Provided by Columbia University Irving Medical Center

What Are The Effects Of Different Dark Energies On the Mass Of Wormholes? (Cosmology / Astronomy)

In recent observations it is strongly believed that the universe is experiencing an accelerated expansion. The type Ia Supernovae and Cosmic Microwave Background (CMB) observations have shown the evidences to support cosmic acceleration. This acceleration is caused by some unknown matter which has the property that positive energy density and negative pressure satisfying ρ + 3p < 0 is dubbed as “dark energy” (DE). If ρ + p < 0, it is dubbed as “phantom energy”. The combined astrophysical observations suggests that universe is spatially flat and the dark energy occupies about 70% of the total energy of the universe, the contribution of dark matter is ∼ 26%, the baryon is 4% and negligible radiation. A cosmological property in which there is an infinite expansion in scale factor in a finite time termed as ‘Big Rip’. In the phantom cosmology, big rip is a kind of future singularity in which the energy density of phantom energy will become infinite in a finite time. To realize the Big Rip scenario the condition ρ + p < 0 alone is not sufficient. Distinct data on supernovas showed that the presence of phantom energy with – 1.2 < w < – 1 in the Universe is highly likely. In this case the cosmological phantom energy density grows at large times and disrupts finally all bounded objects up to subnuclear scale.

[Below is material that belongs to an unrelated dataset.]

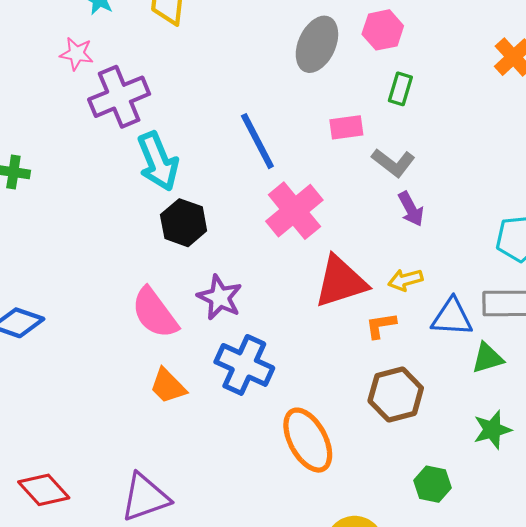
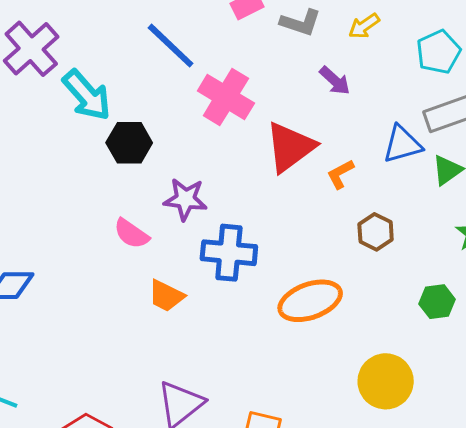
purple arrow: (411, 209) -> (335, 81), moved
yellow arrow: (405, 280) -> (364, 26), moved
pink semicircle: (155, 313) -> (131, 234), size x0.7
brown hexagon: (396, 394) -> (376, 232), size x0.7
orange ellipse: (308, 440) -> (310, 301), turned -62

A wormhole is a feature of space that is essentially a “shortcut” from one point in the universe to another point in the universe, allowing travel between them that is faster than it would take light to make the journey through normal space. So the wormholes are tunnels in spacetime geometry that connect two or more regions of the same spacetime or two different spacetimes. Wormholes may be classified into two categories – Euclidean wormholes and Lorentzian wormholes. The Euclidean wormholes arise in Euclidean quantum gravity and the Lorentzian wormholes which are static spherically symmetric solutions of Einstein’s general relativistic field equations. In order to support such exotic wormhole geometries, the matter violating the energy conditions (null, weak and strong), but average null energy condition is satisfied in wormhole geometries. For small intervals of time, the weak energy condition (WEC) can be satisfied.

Ujjal Debnath and colleagues in their work studied effects of accretion of the dark energies onto Morris-Thorne wormhole using a dark-energy accretion model for wormholes which have been obtained by generalizing the Michel theory. They found that for quintessence like dark energy, the mass of the wormhole decreases and phantom like dark energy, the mass of wormhole increases.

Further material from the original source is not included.